##### Supplied records #####

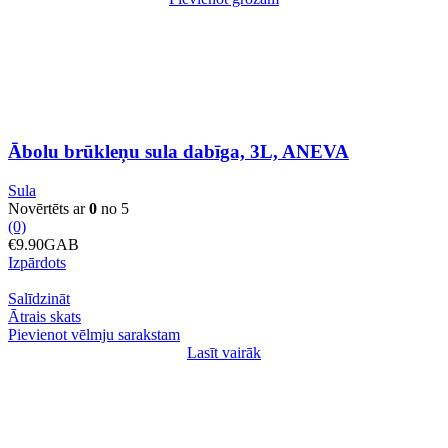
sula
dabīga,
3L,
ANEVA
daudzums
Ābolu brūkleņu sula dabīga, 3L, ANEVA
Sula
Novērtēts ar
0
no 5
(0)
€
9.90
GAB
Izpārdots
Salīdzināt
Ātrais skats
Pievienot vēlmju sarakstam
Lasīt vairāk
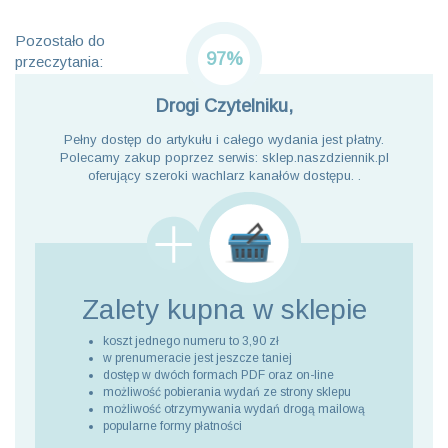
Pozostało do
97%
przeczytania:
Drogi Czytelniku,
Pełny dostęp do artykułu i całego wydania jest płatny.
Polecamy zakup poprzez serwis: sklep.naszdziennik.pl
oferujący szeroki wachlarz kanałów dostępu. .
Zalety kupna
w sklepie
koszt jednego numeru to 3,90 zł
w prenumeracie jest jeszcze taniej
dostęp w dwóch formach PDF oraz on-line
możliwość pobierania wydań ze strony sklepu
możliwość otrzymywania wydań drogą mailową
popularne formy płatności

#####

In the listing above, retype exactly, and only, the lines from the one containing "Lasīt vairāk" through the last line, both included. Omit the pictures.

• [Result for this task]
Lasīt vairāk
Pozostało do
97%
przeczytania:
Drogi Czytelniku,
Pełny dostęp do artykułu i całego wydania jest płatny.
Polecamy zakup poprzez serwis: sklep.naszdziennik.pl
oferujący szeroki wachlarz kanałów dostępu. .
Zalety kupna
w sklepie
koszt jednego numeru to 3,90 zł
w prenumeracie jest jeszcze taniej
dostęp w dwóch formach PDF oraz on-line
możliwość pobierania wydań ze strony sklepu
możliwość otrzymywania wydań drogą mailową
popularne formy płatności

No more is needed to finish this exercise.